# [résolu] [rtorrent] Bus error

## Legoboy

Bonjour,

J'ai quelques soucis avec rtorrent.

Et le comble c'est que je m'en suis appercu quand, dans un moment de désespoir, j'avais lancé le téléchargement du LiveDVD de Fedora.

Au bout de quelques minutes, il m'affiche un message « Bus error » et c'est le Kernel Panic.

D'où est-ce que cela peut venir ??

Merci d'avance !Last edited by Legoboy on Sun Oct 04, 2009 9:55 pm; edited 1 time in total

----------

## truc

 *Legoboy wrote:*   

> D'où est-ce que cela peut venir ??

 

Hum... Je dirais d'autre chose... Pas de rtorrent en tout cas.

T'as vérifier les logs usuels pour des informations croustillantes?

----------

## Legoboy

Bah justement je ne trouve aucun log avec la moindre information.

Je pourrais peut être avoir une petite information ?

La seule chose que je sais c'est que cela ne se produit que lorsque l'ordinateur est connecté au réseau.

Edit: Maintenant j'ai des problèmes avec des « cp » de grande taille.

----------

## Legoboy

En fait le problème est systèmatique lorsqu'il y a des écritures importantes sur le disque.

Il doit me manquer une option lors de la compilation du noyau.

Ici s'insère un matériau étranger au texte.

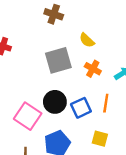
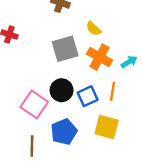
orange cross: (93, 69) -> (99, 57), size x1.5
yellow square: (100, 139) -> (107, 127), size x1.5

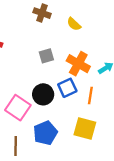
yellow semicircle: (94, 29) -> (74, 24), moved
gray square: (65, 49) -> (46, 56), size x0.6
blue square: (88, 96) -> (67, 88), moved

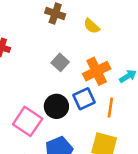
gray square: (46, 56) -> (60, 62), turned -32
orange cross: (78, 64) -> (97, 71), turned 35

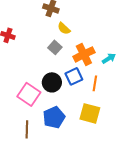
yellow semicircle: (92, 26) -> (64, 28), moved

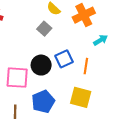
orange cross: (84, 54) -> (84, 15), moved
pink square: (29, 94) -> (17, 78), turned -30

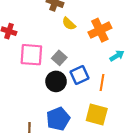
gray square: (44, 29) -> (59, 58), moved
pink square: (17, 78) -> (31, 55), moved

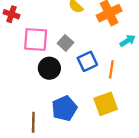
black circle: (56, 81) -> (49, 68), moved
yellow square: (97, 115) -> (106, 104), turned -35

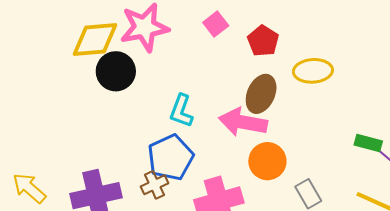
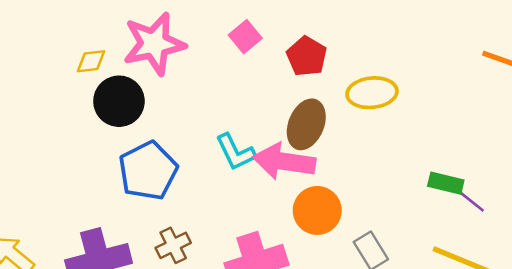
yellow diamond: (95, 39) -> (91, 61), size x0.5
cyan L-shape: (181, 111) -> (235, 152), moved, turned -44
blue pentagon: (171, 157) -> (148, 171), moved

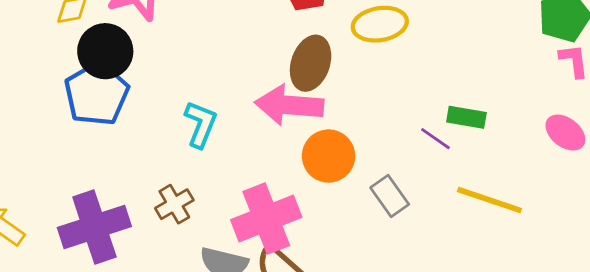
cyan L-shape: (235, 152) -> (201, 124), moved, turned -129
blue pentagon: (148, 171) -> (97, 94), moved
purple line: (471, 201) -> (435, 139), moved

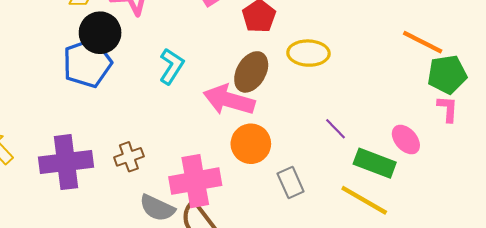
green rectangle: (466, 117) -> (375, 163), moved, size x1.4
cyan L-shape: (201, 124) -> (172, 66), moved
pink ellipse: (565, 133) -> (406, 140), moved
purple line: (435, 139) -> (336, 129), moved

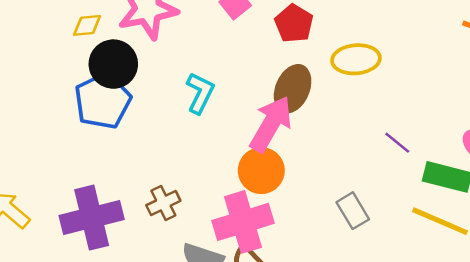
pink arrow: (229, 100) -> (271, 124), turned 111
orange circle: (251, 144) -> (261, 171), moved

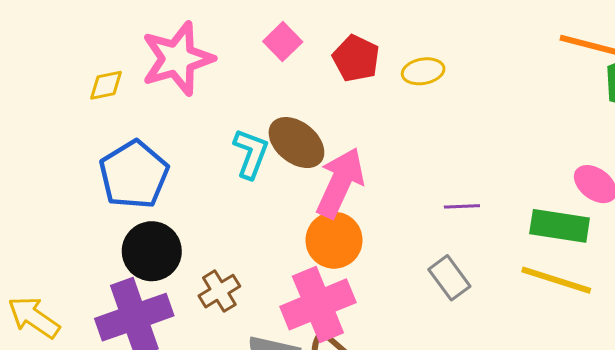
yellow ellipse: (356, 59) -> (423, 71), moved, size x0.7
black circle: (113, 64) -> (152, 251), moved
brown ellipse: (293, 89) -> (296, 143), moved, turned -69
purple line: (397, 143) -> (462, 206), moved, turned -36

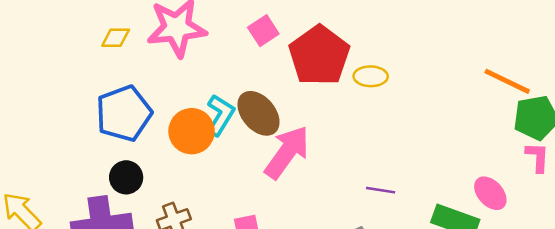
red pentagon: (356, 58) -> (319, 56), size x1.6
orange circle: (334, 240) -> (192, 131), moved
black circle: (152, 251) -> (126, 177), size x0.7

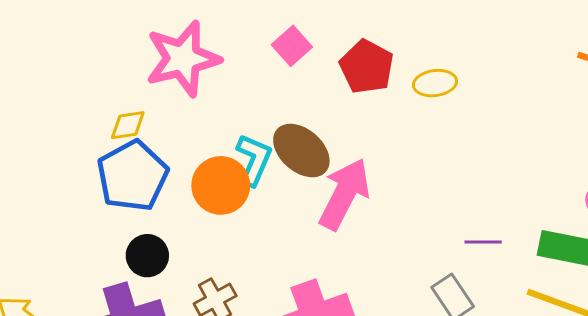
yellow diamond: (116, 38) -> (128, 125), moved
red pentagon: (319, 56) -> (367, 67), size x0.7
purple line: (381, 190) -> (483, 242), moved

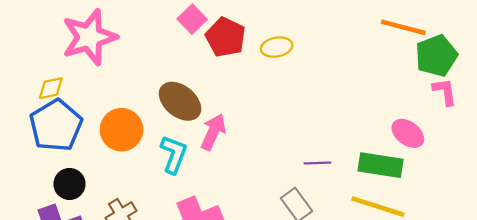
pink square: (292, 46) -> (192, 19), moved
cyan L-shape: (254, 160) -> (174, 154), moved
pink arrow: (344, 194) -> (213, 132), size x0.7

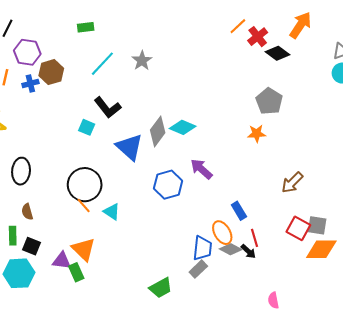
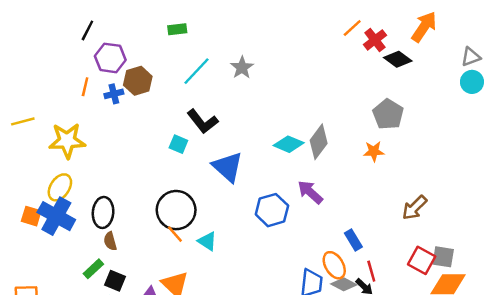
gray diamond: (158, 131) -> (319, 142), moved
black ellipse: (21, 171) -> (103, 212), moved
green rectangle: (13, 236) -> (93, 269), turned 48

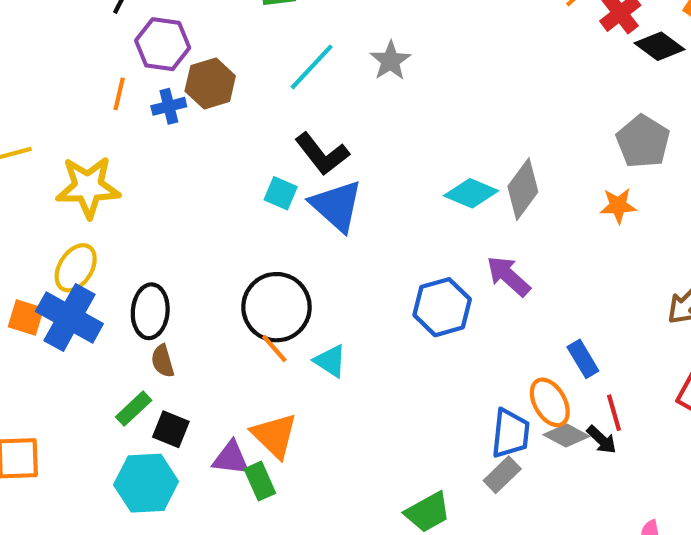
blue triangle: (228, 167) -> (337, 206), moved

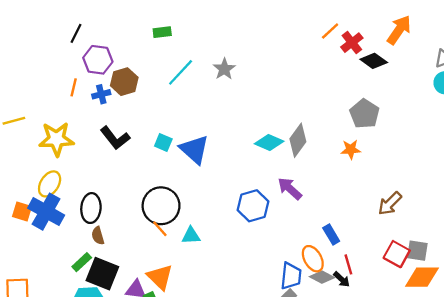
black L-shape: (322, 154) -> (115, 138), moved
cyan triangle: (330, 361) -> (191, 236), turned -36
black square: (171, 429) -> (102, 274), size x1.6

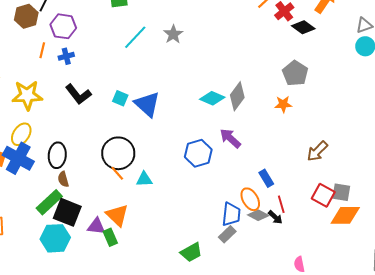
brown hexagon: (124, 82) -> (26, 16), moved
green rectangle: (82, 262) -> (49, 202), size x1.5

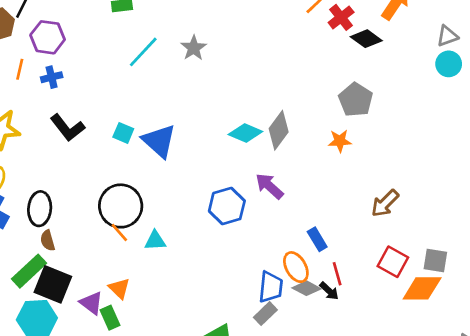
gray square: (341, 192) -> (435, 260), moved
orange triangle: (117, 215) -> (119, 288), size x0.7
purple triangle: (96, 226) -> (91, 303), turned 30

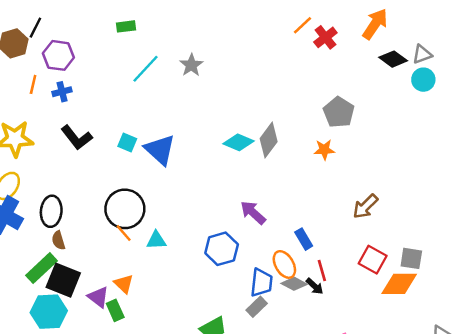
black diamond: (366, 39) -> (393, 59), moved
purple arrow: (269, 186) -> (253, 213), moved
blue hexagon: (227, 206) -> (222, 249), moved

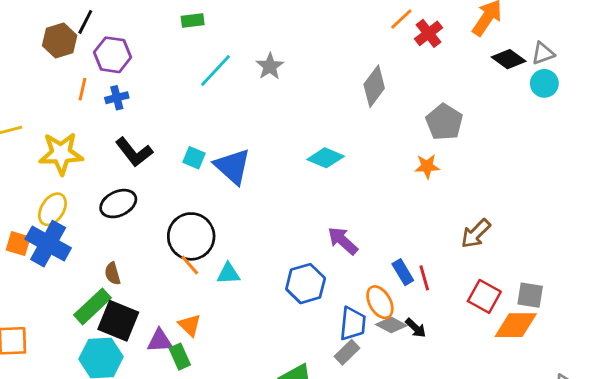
gray diamond: (269, 140) -> (374, 86), moved
black ellipse: (51, 211) -> (118, 204), moved, turned 60
red line: (322, 271) -> (424, 278), moved
purple triangle: (98, 297) -> (160, 341), turned -40

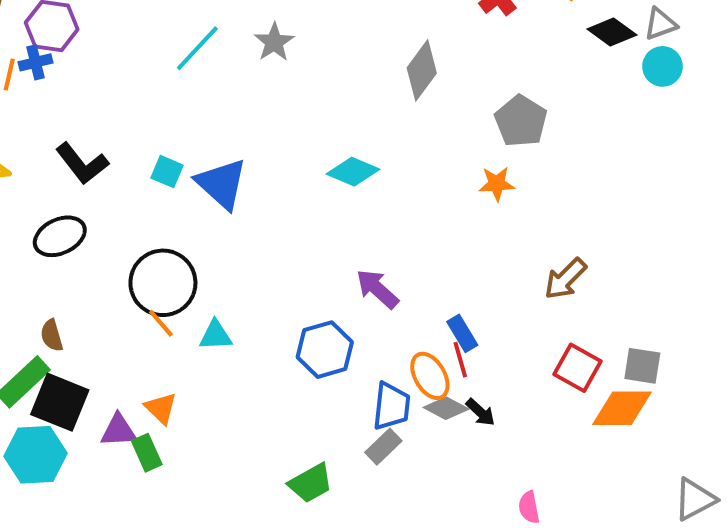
blue cross: (117, 98) -> (36, 62), moved
red line: (424, 278) -> (460, 360), moved

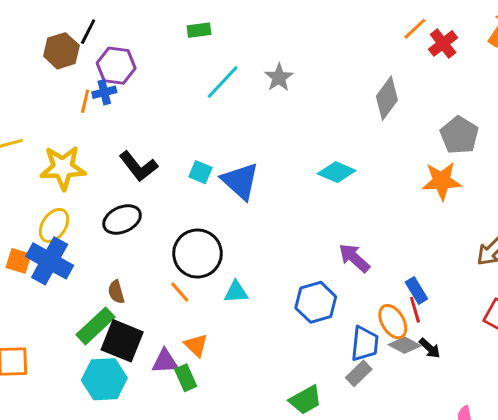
orange star: (497, 184) -> (442, 181), size x1.5
orange line: (161, 323) -> (180, 292), moved

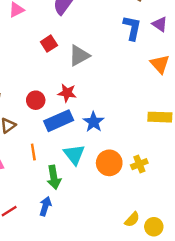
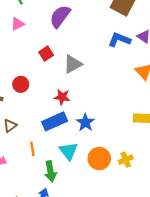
blue L-shape: (132, 28) -> (119, 40), turned -80
red circle: (36, 100) -> (21, 84), moved

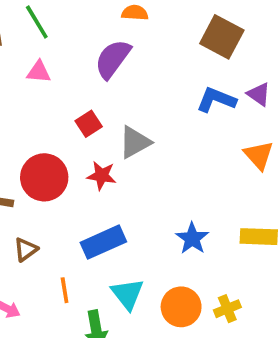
pink triangle: (18, 24) -> (39, 72), turned 32
red circle: (21, 84) -> (44, 177), size x1.6
red star: (62, 97) -> (102, 176), moved
blue star: (85, 122) -> (192, 238), moved

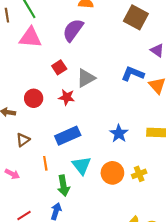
pink triangle: (39, 72) -> (30, 38), size x1.6
blue L-shape: (216, 100) -> (133, 74), moved
red circle: (44, 177) -> (34, 98), size x0.7

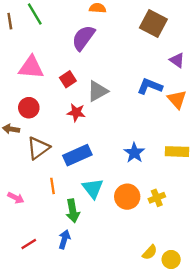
pink triangle: (30, 38) -> (31, 67), moved
red circle: (34, 98) -> (29, 108), moved
brown triangle: (23, 140) -> (38, 148), moved, size x1.5

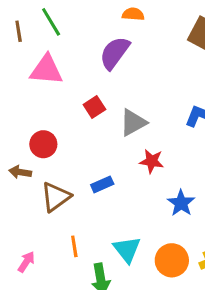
pink triangle: (31, 67) -> (46, 70), moved
red star: (76, 112) -> (152, 161), moved
blue rectangle: (77, 155) -> (102, 184), moved, size x0.6
pink arrow: (16, 198) -> (26, 262), turned -84

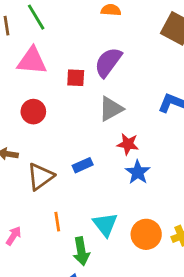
purple semicircle: (115, 53) -> (108, 62), moved
red square: (94, 107) -> (76, 78), moved, turned 36
red circle: (43, 144) -> (33, 112), moved
blue star: (181, 203) -> (138, 172), moved

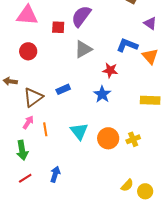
red star: (128, 144) -> (110, 70), moved
pink arrow: (14, 236) -> (28, 122), moved
green arrow: (81, 251) -> (22, 150), moved

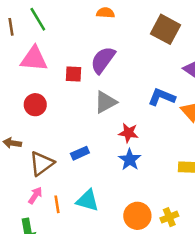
red star: (110, 70) -> (128, 133), moved
cyan triangle: (79, 131) -> (88, 200), moved, turned -36

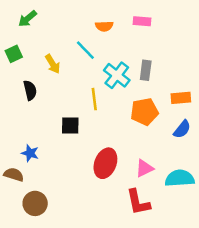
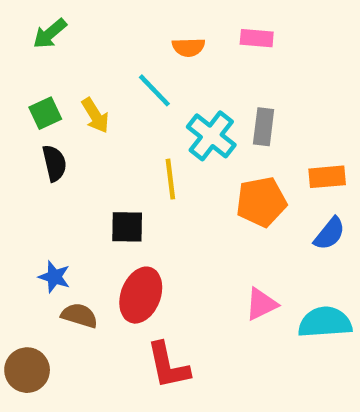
green square: (14, 54) -> (45, 113), moved
red ellipse: (105, 163) -> (141, 295), moved
brown semicircle: (14, 175) -> (79, 316), moved
red L-shape: (138, 202) -> (168, 366), moved
brown circle: (35, 203) -> (27, 370), moved

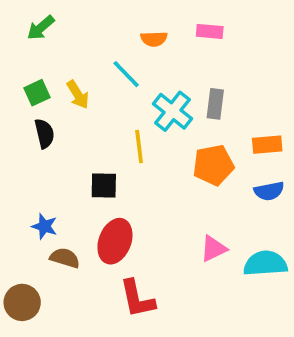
blue semicircle: (329, 234) -> (269, 191), turned 40

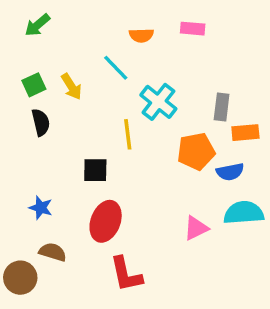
gray rectangle: (215, 104) -> (222, 107), moved
blue semicircle: (269, 191) -> (230, 172), moved
brown semicircle: (65, 258) -> (53, 252), moved
cyan semicircle: (265, 263) -> (244, 213), moved

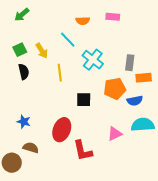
yellow line: (128, 134) -> (60, 73), moved
black square: (95, 170) -> (84, 100), moved
red L-shape: (126, 274) -> (83, 151), moved

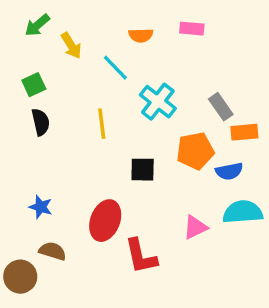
yellow arrow: (42, 51) -> (71, 46), moved
gray rectangle: (130, 63) -> (221, 107), turned -42

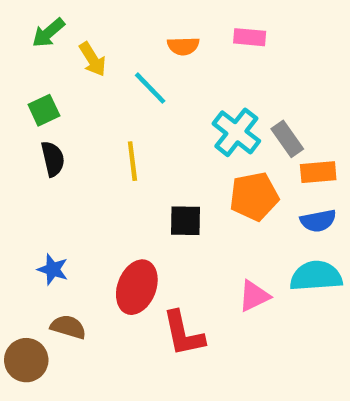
cyan cross: (158, 102) -> (236, 132), moved
blue semicircle: (229, 171) -> (318, 221), moved

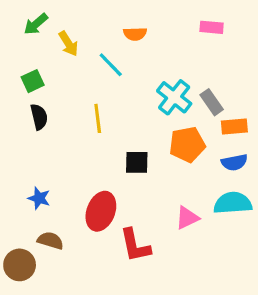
pink rectangle: (250, 37) -> (212, 27), moved

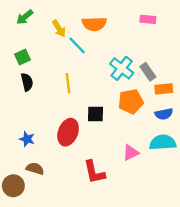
orange semicircle: (135, 34) -> (94, 24), size x1.5
yellow arrow: (68, 44) -> (59, 28), moved
red ellipse: (101, 211) -> (68, 132), moved

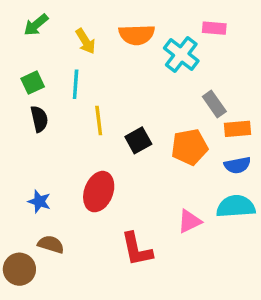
cyan line: (77, 46) -> (76, 84), moved, turned 48
cyan cross: (122, 68) -> (181, 54), moved
black square: (95, 114) -> (138, 140), moved, turned -30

Après j'ai des messages « input / output error » plus ou moins systématique.

----------

## El_Goretto

Ou alors tu as un problème matériel...

Serre les fesses et backup, fils  :Smile: 

----------

## guilc

Comme je viens d'en parler là : https://forums.gentoo.org/viewtopic-t-793909.html

smartmontools est ton ami pour diagnostiquer des problèmes de santé de ton disque  :Wink: 

Pourquoi pas envisager aussi un souci de RAM ? (memtest dans ce cas)

----------

## Legoboy

Mon PC revient tout juste du SAV (problème sur la carte mère), j'ai pas spécialement envie d'avoir encore des problèmes hardware.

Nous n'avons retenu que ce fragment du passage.